### Description of the task
Throughout the material below, count each line in which the word "Desert" appears, then reply with the count only.

### Information given

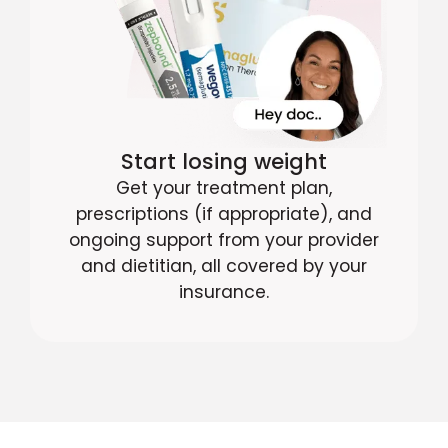
Start losing weight
Get your treatment plan,
prescriptions (if appropriate), and
ongoing support from your provider
and dietitian, all covered by your
insurance.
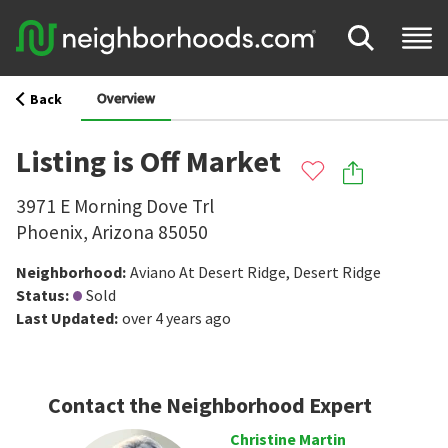
Overview
Back
Listing is Off Market
3971 E Morning Dove Trl
Phoenix
,
Arizona
85050
Neighborhood
:
Aviano At Desert Ridge
,
Desert Ridge
Status
:
Sold
Last Updated
:
over 4 years ago
Contact the Neighborhood Expert
Christine Martin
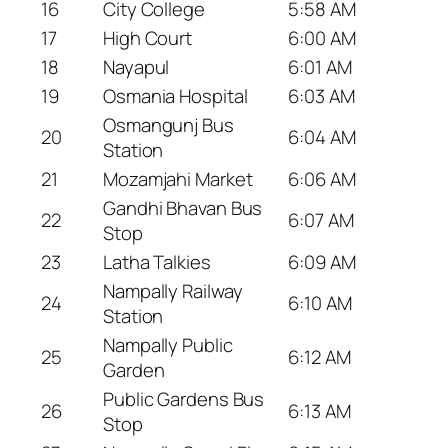
16
City College
5:58 AM
17
High Court
6:00 AM
18
Nayapul
6:01 AM
19
Osmania Hospital
6:03 AM
Osmangunj Bus
20
6:04 AM
Station
21
Mozamjahi Market
6:06 AM
Gandhi Bhavan Bus
22
6:07 AM
Stop
23
Latha Talkies
6:09 AM
Nampally Railway
24
6:10 AM
Station
Nampally Public
25
6:12 AM
Garden
Public Gardens Bus
26
6:13 AM
Stop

### Expected answer
2